The majority of histone-mediated regulation stems from histone modification, most
often modification of the exposed amino termini of histones protruding from the
nucleosome core. The predominant histone modifications include acetylation, methylation,
phosphorylation, ubiquitination and sumoylation, with thousands of potential
combinations of modifications within a single nucleosome. Of these, histone acetylation
and methylation are the best understood, and some general trends have been observed.
Trimethylation of histone H3, specifically the lysine at position 4 (H3K4me3), is a mark
associated with transcriptionally active chromatin, whereas H3K27me3 leads to compact
chromatin, which represses gene expression. The term “histone code” is used to describe
how different combinations of histone modifications affect transcription levels.
Identification of proteins that read, write or erase these marks is critical to help
unravel the complexities of epigenetic regulation. Chromatin immunoprecipitation (ChIP)
is a powerful assay to identify proteins that bind to chromatin and map protein binding
throughout the genome using techniques such as microarray analysis or high-throughput
sequencing.
In ChIP analysis, protein:protein and protein:DNA complexes are crosslinked,
immunoprecipitated using an antibody against the protein of interest and purified. The
DNA sequence of interest then is amplified from the immunoprecipitated material using
PCR. Alternatively, the immunoprecipitated DNA can be sequenced (ChIP-seq) or analyzed
using microarrays (ChIP-chip) to identify target sequences.
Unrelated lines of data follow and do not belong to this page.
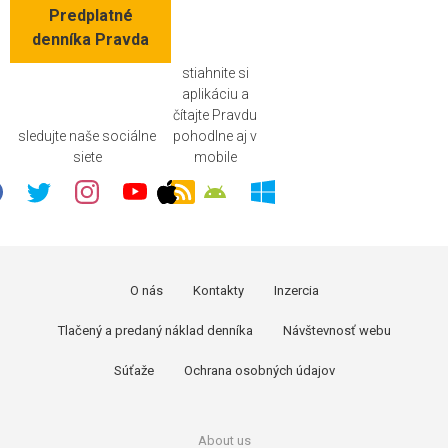
Predplatné
denníka Pravda
stiahnite si
aplikáciu a
čítajte Pravdu
sledujte naše sociálne
pohodlne aj v
siete
mobile
O nás
Kontakty
Inzercia
Tlačený a predaný náklad denníka
Návštevnosť webu
Súťaže
Ochrana osobných údajov
About us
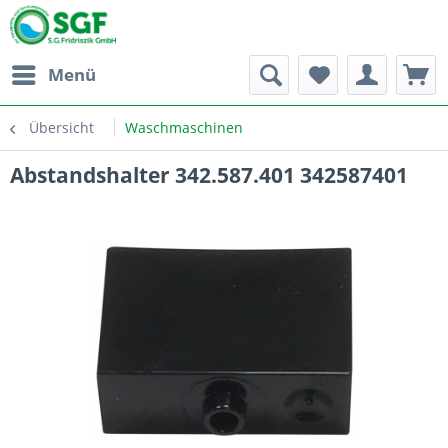
Menü
Übersicht
Waschmaschinen
Abstandshalter 342.587.401 342587401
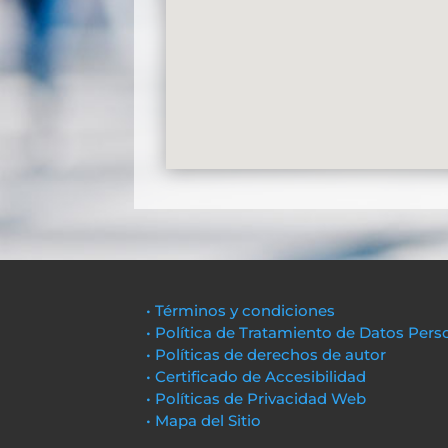
• Términos y condiciones
• Política de Tratamiento de Datos Pers
• Políticas de derechos de autor
• Certificado de Accesibilidad
• Políticas de Privacidad Web
• Mapa del Sitio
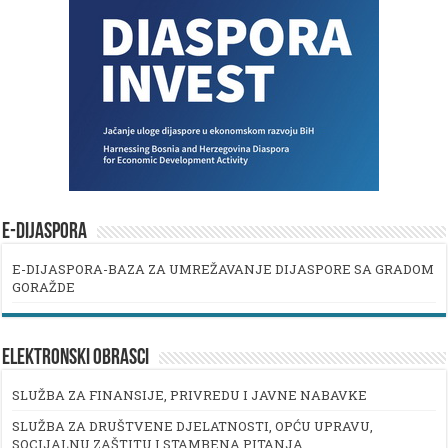
E-DIJASPORA
E-DIJASPORA-BAZA ZA UMREŽAVANJE DIJASPORE SA GRADOM
GORAŽDE
ELEKTRONSKI OBRASCI
SLUŽBA ZA FINANSIJE, PRIVREDU I JAVNE NABAVKE
SLUŽBA ZA DRUŠTVENE DJELATNOSTI, OPĆU UPRAVU,
SOCIJALNU ZAŠTITU I STAMBENA PITANJA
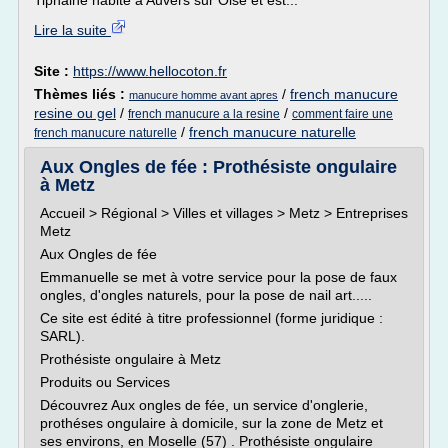
Tiphaine habite à Auvers sur Oise et est...
Lire la suite
Site :
https://www.hellocoton.fr
Thèmes liés :
/
french manucure
manucure homme avant apres
resine ou gel
/
/
french manucure a la resine
comment faire une
/
french manucure naturelle
french manucure naturelle
Aux Ongles de fée : Prothésiste ongulaire
à Metz
Accueil > Régional > Villes et villages > Metz > Entreprises
Metz
Aux Ongles de fée
Emmanuelle se met à votre service pour la pose de faux
ongles, d'ongles naturels, pour la pose de nail art.....
Ce site est édité à titre professionnel (forme juridique :
SARL).
Prothésiste ongulaire à Metz
Produits ou Services
Découvrez Aux ongles de fée, un service d'onglerie,
prothéses ongulaire à domicile, sur la zone de Metz et
ses environs, en Moselle (57) . Prothésiste ongulaire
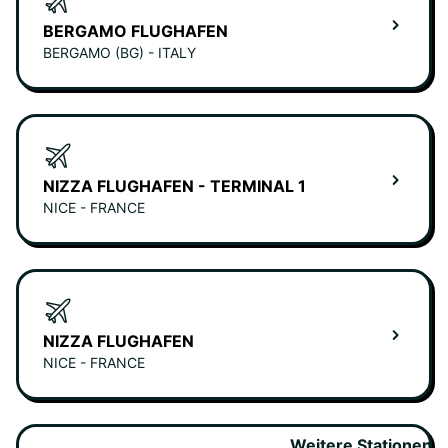
BERGAMO FLUGHAFEN
BERGAMO (BG) - ITALY
NIZZA FLUGHAFEN - TERMINAL 1
NICE - FRANCE
NIZZA FLUGHAFEN
NICE - FRANCE
Weitere Stationen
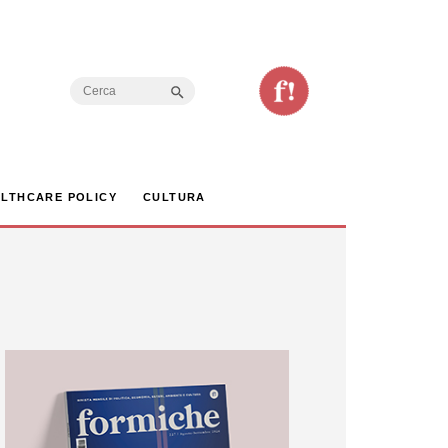
Search Button
Search
for:
LTHCARE POLICY
CULTURA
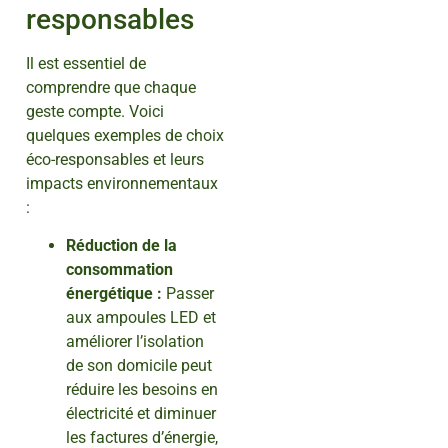
responsables
Il est essentiel de
comprendre que chaque
geste compte. Voici
quelques exemples de choix
éco-responsables et leurs
impacts environnementaux
:
Réduction de la
consommation
énergétique :
Passer
aux ampoules LED et
améliorer l’isolation
de son domicile peut
réduire les besoins en
électricité et diminuer
les factures d’énergie,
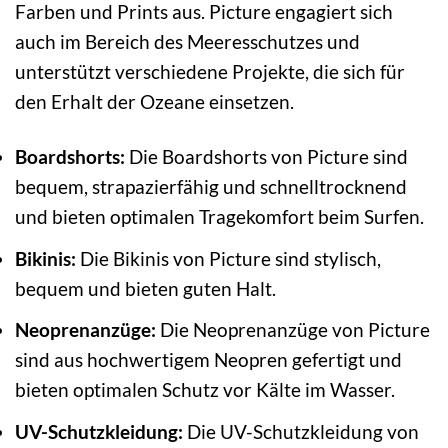
Farben und Prints aus. Picture engagiert sich
auch im Bereich des Meeresschutzes und
unterstützt verschiedene Projekte, die sich für
den Erhalt der Ozeane einsetzen.
Boardshorts:
Die Boardshorts von Picture sind
bequem, strapazierfähig und schnelltrocknend
und bieten optimalen Tragekomfort beim Surfen.
Bikinis:
Die Bikinis von Picture sind stylisch,
bequem und bieten guten Halt.
Neoprenanzüge:
Die Neoprenanzüge von Picture
sind aus hochwertigem Neopren gefertigt und
bieten optimalen Schutz vor Kälte im Wasser.
UV-Schutzkleidung:
Die UV-Schutzkleidung von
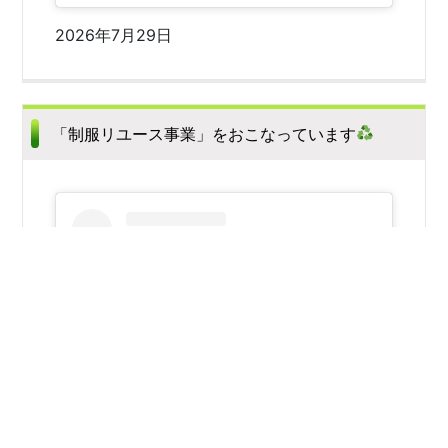
2026年7月29日
「制服リユース事業」をおこなっています
この投稿をInstagramで見る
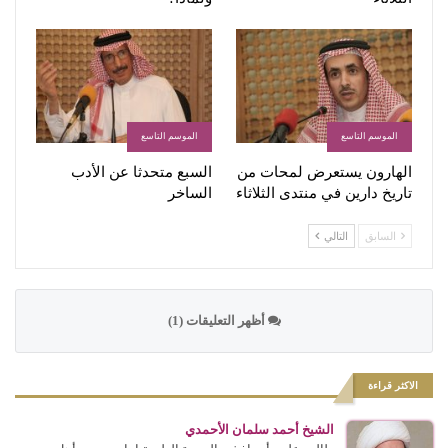
الموسم التاسع
الموسم التاسع
الهارون يستعرض لمحات من
السبع متحدثا عن الأدب
تاريخ دارين في منتدى الثلاثاء
الساخر
السابق
التالي
أظهر التعليقات (1)
الاكثر قراءة
الشيخ أحمد سلمان الأحمدي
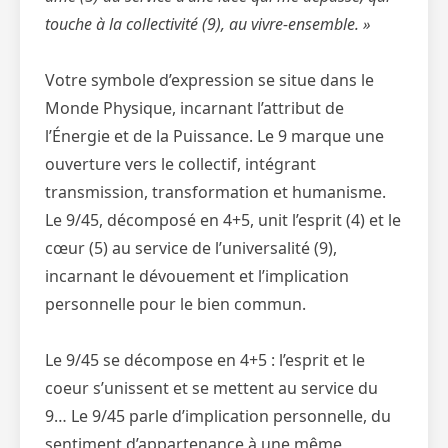
touche à la collectivité (9), au vivre-ensemble. »
Votre symbole d’expression se situe dans le
Monde Physique, incarnant l’attribut de
l’Énergie et de la Puissance. Le 9 marque une
ouverture vers le collectif, intégrant
transmission, transformation et humanisme.
Le 9/45, décomposé en 4+5, unit l’esprit (4) et le
cœur (5) au service de l’universalité (9),
incarnant le dévouement et l’implication
personnelle pour le bien commun.
Le 9/45 se décompose en 4+5 : l’esprit et le
coeur s’unissent et se mettent au service du
9… Le 9/45 parle d’implication personnelle, du
sentiment d’appartenance à une même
One challenge of the traditional ChIP method is the availability of specific
antibodies that recognize crosslinked epitopes. To overcome the need for suitable
antibodies, Promega scientists developed the HaloCHIP™ System (Figure 16.3).
This system takes advantage of the HaloTag
®
protein,
which is a mutated hydrolase (Los et al. 2005; Los and Wood, 2007;
Los et al. 2008; Hartzell et al. 2009) that
catalyzes a covalent attachment to a variety of ligands, including a resin-based ligand
for immobilization. This tag can be fused to any protein; for ChIP, the DNA-binding
protein of interest is fused to the HaloTag
®
protein
by cloning the protein-coding region into a HaloTag
®
vector. The recombinant construct is transfected into cells for stable or transient
expression, then cells are treated with formaldehyde to induce covalent protein:DNA and
protein:protein crosslinks, lysed and sonicated to shear the DNA into smaller fragments.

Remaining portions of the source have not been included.